**** THE RECORDS

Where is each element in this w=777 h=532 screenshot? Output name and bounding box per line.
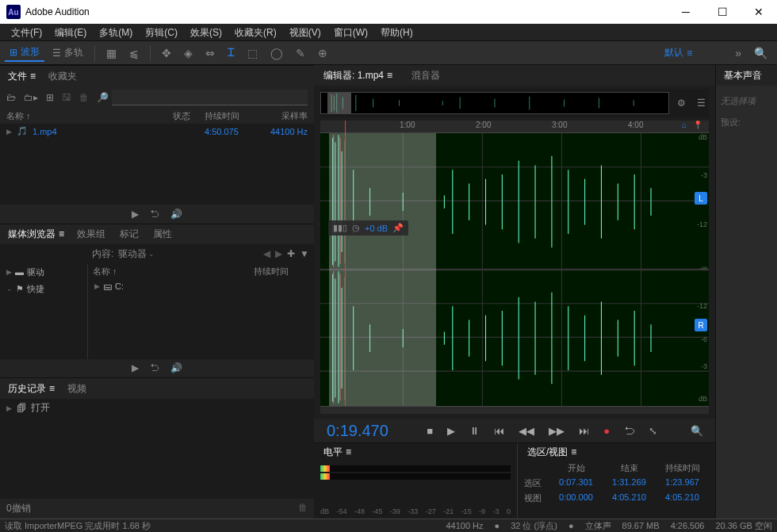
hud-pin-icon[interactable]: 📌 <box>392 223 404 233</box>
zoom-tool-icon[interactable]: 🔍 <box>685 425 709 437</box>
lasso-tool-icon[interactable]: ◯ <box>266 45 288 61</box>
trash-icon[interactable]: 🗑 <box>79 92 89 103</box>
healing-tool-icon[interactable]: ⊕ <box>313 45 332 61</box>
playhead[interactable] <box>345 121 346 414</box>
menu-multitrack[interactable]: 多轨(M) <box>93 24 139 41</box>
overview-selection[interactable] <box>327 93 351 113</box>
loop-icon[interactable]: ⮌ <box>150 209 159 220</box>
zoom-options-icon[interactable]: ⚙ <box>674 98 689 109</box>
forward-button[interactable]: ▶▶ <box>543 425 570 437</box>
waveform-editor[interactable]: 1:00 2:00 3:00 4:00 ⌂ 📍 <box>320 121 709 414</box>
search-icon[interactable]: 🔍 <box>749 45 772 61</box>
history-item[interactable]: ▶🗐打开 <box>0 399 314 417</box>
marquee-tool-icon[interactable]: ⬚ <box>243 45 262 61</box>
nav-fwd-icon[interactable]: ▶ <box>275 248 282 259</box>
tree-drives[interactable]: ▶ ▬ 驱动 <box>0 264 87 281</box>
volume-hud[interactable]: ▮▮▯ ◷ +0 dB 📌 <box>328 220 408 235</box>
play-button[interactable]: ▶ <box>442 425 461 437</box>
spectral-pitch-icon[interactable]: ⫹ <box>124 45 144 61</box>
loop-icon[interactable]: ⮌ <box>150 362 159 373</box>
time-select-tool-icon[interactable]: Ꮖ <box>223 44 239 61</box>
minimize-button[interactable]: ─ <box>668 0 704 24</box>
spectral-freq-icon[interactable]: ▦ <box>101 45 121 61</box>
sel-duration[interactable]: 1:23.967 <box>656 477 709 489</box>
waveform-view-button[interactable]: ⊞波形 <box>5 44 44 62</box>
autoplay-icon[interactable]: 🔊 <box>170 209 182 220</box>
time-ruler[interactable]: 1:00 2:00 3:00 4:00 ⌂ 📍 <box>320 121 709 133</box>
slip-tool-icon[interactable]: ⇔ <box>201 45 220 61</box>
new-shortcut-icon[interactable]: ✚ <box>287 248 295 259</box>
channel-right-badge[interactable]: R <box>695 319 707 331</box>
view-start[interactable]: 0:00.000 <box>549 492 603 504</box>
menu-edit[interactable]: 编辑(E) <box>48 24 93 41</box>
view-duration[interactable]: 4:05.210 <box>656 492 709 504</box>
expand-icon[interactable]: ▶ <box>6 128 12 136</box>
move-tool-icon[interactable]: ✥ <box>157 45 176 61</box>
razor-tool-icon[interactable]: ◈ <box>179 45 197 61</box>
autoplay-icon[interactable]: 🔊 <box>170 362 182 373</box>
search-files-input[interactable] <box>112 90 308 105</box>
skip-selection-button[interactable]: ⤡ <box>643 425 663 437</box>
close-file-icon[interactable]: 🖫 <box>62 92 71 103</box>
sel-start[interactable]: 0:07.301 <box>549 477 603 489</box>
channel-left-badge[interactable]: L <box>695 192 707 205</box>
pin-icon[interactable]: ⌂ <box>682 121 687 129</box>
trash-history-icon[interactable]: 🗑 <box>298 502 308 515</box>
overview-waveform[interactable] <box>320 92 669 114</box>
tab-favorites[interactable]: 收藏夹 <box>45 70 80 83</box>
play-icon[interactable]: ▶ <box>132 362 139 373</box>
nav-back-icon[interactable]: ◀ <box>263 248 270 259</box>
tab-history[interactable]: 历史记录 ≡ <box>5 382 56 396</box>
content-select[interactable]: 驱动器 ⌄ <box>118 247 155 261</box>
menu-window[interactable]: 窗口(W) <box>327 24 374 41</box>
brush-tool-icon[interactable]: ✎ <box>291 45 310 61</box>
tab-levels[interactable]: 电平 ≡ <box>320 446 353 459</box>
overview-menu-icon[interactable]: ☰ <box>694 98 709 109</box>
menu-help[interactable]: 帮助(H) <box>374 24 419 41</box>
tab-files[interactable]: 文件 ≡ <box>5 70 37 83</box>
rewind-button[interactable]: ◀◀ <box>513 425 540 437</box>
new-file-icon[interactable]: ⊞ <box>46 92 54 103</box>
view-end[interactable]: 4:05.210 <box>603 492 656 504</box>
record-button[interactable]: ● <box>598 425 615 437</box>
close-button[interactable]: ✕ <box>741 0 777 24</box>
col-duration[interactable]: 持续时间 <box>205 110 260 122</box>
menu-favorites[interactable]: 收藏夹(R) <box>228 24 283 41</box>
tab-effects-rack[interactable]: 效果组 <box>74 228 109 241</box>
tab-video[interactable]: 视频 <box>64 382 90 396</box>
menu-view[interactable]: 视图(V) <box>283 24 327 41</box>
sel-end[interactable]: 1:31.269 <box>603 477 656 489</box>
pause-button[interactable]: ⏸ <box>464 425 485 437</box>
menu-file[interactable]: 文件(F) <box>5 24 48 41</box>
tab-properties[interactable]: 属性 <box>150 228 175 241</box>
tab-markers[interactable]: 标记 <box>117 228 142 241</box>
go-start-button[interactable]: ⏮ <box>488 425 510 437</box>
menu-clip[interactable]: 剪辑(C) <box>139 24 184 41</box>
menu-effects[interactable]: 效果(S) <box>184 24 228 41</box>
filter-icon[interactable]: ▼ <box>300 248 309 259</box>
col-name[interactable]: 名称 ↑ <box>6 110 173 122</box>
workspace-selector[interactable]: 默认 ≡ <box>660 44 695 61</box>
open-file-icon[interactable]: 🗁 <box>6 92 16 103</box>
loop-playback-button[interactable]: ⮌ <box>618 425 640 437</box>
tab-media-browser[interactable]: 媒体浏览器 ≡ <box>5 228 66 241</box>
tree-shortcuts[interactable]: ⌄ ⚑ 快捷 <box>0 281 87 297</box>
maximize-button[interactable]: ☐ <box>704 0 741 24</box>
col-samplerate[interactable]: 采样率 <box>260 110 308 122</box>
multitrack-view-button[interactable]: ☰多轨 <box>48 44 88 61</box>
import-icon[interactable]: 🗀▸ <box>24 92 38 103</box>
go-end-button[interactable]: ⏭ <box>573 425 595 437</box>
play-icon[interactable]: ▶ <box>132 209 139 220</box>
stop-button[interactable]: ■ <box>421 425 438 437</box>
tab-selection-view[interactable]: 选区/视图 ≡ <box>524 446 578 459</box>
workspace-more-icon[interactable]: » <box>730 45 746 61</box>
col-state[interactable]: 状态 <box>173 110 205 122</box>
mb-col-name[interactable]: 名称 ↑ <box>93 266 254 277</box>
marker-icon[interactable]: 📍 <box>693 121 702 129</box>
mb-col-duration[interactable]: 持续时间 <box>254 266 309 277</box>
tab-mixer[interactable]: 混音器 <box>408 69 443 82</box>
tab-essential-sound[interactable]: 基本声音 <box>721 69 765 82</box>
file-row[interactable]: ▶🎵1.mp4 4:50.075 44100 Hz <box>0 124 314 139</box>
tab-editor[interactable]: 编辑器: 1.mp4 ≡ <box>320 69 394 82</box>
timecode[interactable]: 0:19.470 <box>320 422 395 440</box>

********

### WHAT YOU ARE ASKED TO DO:
Word for word, reproduce all of the entries above and omit the pictures.

### WRITTEN ANSWER:
Where is each element in this w=777 h=532 screenshot? Output name and bounding box per line.
hud-pin-icon[interactable]: 📌 <box>392 223 404 233</box>
zoom-tool-icon[interactable]: 🔍 <box>685 425 709 437</box>
lasso-tool-icon[interactable]: ◯ <box>266 45 288 61</box>
trash-icon[interactable]: 🗑 <box>79 92 89 103</box>
healing-tool-icon[interactable]: ⊕ <box>313 45 332 61</box>
playhead[interactable] <box>345 121 346 414</box>
menu-multitrack[interactable]: 多轨(M) <box>93 24 139 41</box>
overview-selection[interactable] <box>327 93 351 113</box>
loop-icon[interactable]: ⮌ <box>150 209 159 220</box>
zoom-options-icon[interactable]: ⚙ <box>674 98 689 109</box>
forward-button[interactable]: ▶▶ <box>543 425 570 437</box>
waveform-editor[interactable]: 1:00 2:00 3:00 4:00 ⌂ 📍 <box>320 121 709 414</box>
search-icon[interactable]: 🔍 <box>749 45 772 61</box>
history-item[interactable]: ▶🗐打开 <box>0 399 314 417</box>
marquee-tool-icon[interactable]: ⬚ <box>243 45 262 61</box>
nav-fwd-icon[interactable]: ▶ <box>275 248 282 259</box>
tree-drives[interactable]: ▶ ▬ 驱动 <box>0 264 87 281</box>
volume-hud[interactable]: ▮▮▯ ◷ +0 dB 📌 <box>328 220 408 235</box>
play-button[interactable]: ▶ <box>442 425 461 437</box>
spectral-pitch-icon[interactable]: ⫹ <box>124 45 144 61</box>
loop-icon[interactable]: ⮌ <box>150 362 159 373</box>
time-select-tool-icon[interactable]: Ꮖ <box>223 44 239 61</box>
minimize-button[interactable]: ─ <box>668 0 704 24</box>
spectral-freq-icon[interactable]: ▦ <box>101 45 121 61</box>
sel-duration[interactable]: 1:23.967 <box>656 477 709 489</box>
waveform-view-button[interactable]: ⊞波形 <box>5 44 44 62</box>
autoplay-icon[interactable]: 🔊 <box>170 209 182 220</box>
time-ruler[interactable]: 1:00 2:00 3:00 4:00 ⌂ 📍 <box>320 121 709 133</box>
slip-tool-icon[interactable]: ⇔ <box>201 45 220 61</box>
new-shortcut-icon[interactable]: ✚ <box>287 248 295 259</box>
channel-right-badge[interactable]: R <box>695 319 707 331</box>
view-start[interactable]: 0:00.000 <box>549 492 603 504</box>
menu-edit[interactable]: 编辑(E) <box>48 24 93 41</box>
view-duration[interactable]: 4:05.210 <box>656 492 709 504</box>
expand-icon[interactable]: ▶ <box>6 128 12 136</box>
move-tool-icon[interactable]: ✥ <box>157 45 176 61</box>
razor-tool-icon[interactable]: ◈ <box>179 45 197 61</box>
autoplay-icon[interactable]: 🔊 <box>170 362 182 373</box>
search-files-input[interactable] <box>112 90 308 105</box>
skip-selection-button[interactable]: ⤡ <box>643 425 663 437</box>
close-file-icon[interactable]: 🖫 <box>62 92 71 103</box>
sel-start[interactable]: 0:07.301 <box>549 477 603 489</box>
channel-left-badge[interactable]: L <box>695 192 707 205</box>
pin-icon[interactable]: ⌂ <box>682 121 687 129</box>
trash-history-icon[interactable]: 🗑 <box>298 502 308 515</box>
overview-waveform[interactable] <box>320 92 669 114</box>
tab-favorites[interactable]: 收藏夹 <box>45 70 80 83</box>
play-icon[interactable]: ▶ <box>132 362 139 373</box>
nav-back-icon[interactable]: ◀ <box>263 248 270 259</box>
tab-history[interactable]: 历史记录 ≡ <box>5 382 56 396</box>
content-select[interactable]: 驱动器 ⌄ <box>118 247 155 261</box>
menu-window[interactable]: 窗口(W) <box>327 24 374 41</box>
brush-tool-icon[interactable]: ✎ <box>291 45 310 61</box>
tab-levels[interactable]: 电平 ≡ <box>320 446 353 459</box>
overview-menu-icon[interactable]: ☰ <box>694 98 709 109</box>
menu-help[interactable]: 帮助(H) <box>374 24 419 41</box>
tab-files[interactable]: 文件 ≡ <box>5 70 37 83</box>
rewind-button[interactable]: ◀◀ <box>513 425 540 437</box>
new-file-icon[interactable]: ⊞ <box>46 92 54 103</box>
view-end[interactable]: 4:05.210 <box>603 492 656 504</box>
record-button[interactable]: ● <box>598 425 615 437</box>
close-button[interactable]: ✕ <box>741 0 777 24</box>
col-duration[interactable]: 持续时间 <box>205 110 260 122</box>
menu-favorites[interactable]: 收藏夹(R) <box>228 24 283 41</box>
tab-effects-rack[interactable]: 效果组 <box>74 228 109 241</box>
tab-video[interactable]: 视频 <box>64 382 90 396</box>
menu-view[interactable]: 视图(V) <box>283 24 327 41</box>
sel-end[interactable]: 1:31.269 <box>603 477 656 489</box>
pause-button[interactable]: ⏸ <box>464 425 485 437</box>
menu-file[interactable]: 文件(F) <box>5 24 48 41</box>
tab-properties[interactable]: 属性 <box>150 228 175 241</box>
tab-markers[interactable]: 标记 <box>117 228 142 241</box>
go-start-button[interactable]: ⏮ <box>488 425 510 437</box>
menu-clip[interactable]: 剪辑(C) <box>139 24 184 41</box>
menu-effects[interactable]: 效果(S) <box>184 24 228 41</box>
filter-icon[interactable]: ▼ <box>300 248 309 259</box>
col-name[interactable]: 名称 ↑ <box>6 110 173 122</box>
workspace-selector[interactable]: 默认 ≡ <box>660 44 695 61</box>
open-file-icon[interactable]: 🗁 <box>6 92 16 103</box>
loop-playback-button[interactable]: ⮌ <box>618 425 640 437</box>
tab-media-browser[interactable]: 媒体浏览器 ≡ <box>5 228 66 241</box>
tree-shortcuts[interactable]: ⌄ ⚑ 快捷 <box>0 281 87 297</box>
maximize-button[interactable]: ☐ <box>704 0 741 24</box>
col-samplerate[interactable]: 采样率 <box>260 110 308 122</box>
multitrack-view-button[interactable]: ☰多轨 <box>48 44 88 61</box>
import-icon[interactable]: 🗀▸ <box>24 92 38 103</box>
go-end-button[interactable]: ⏭ <box>573 425 595 437</box>
play-icon[interactable]: ▶ <box>132 209 139 220</box>
stop-button[interactable]: ■ <box>421 425 438 437</box>
tab-selection-view[interactable]: 选区/视图 ≡ <box>524 446 578 459</box>
workspace-more-icon[interactable]: » <box>730 45 746 61</box>
col-state[interactable]: 状态 <box>173 110 205 122</box>
mb-col-name[interactable]: 名称 ↑ <box>93 266 254 277</box>
marker-icon[interactable]: 📍 <box>693 121 702 129</box>
mb-col-duration[interactable]: 持续时间 <box>254 266 309 277</box>
tab-mixer[interactable]: 混音器 <box>408 69 443 82</box>
tab-essential-sound[interactable]: 基本声音 <box>721 69 765 82</box>
file-row[interactable]: ▶🎵1.mp4 4:50.075 44100 Hz <box>0 124 314 139</box>
tab-editor[interactable]: 编辑器: 1.mp4 ≡ <box>320 69 394 82</box>
timecode[interactable]: 0:19.470 <box>320 422 395 440</box>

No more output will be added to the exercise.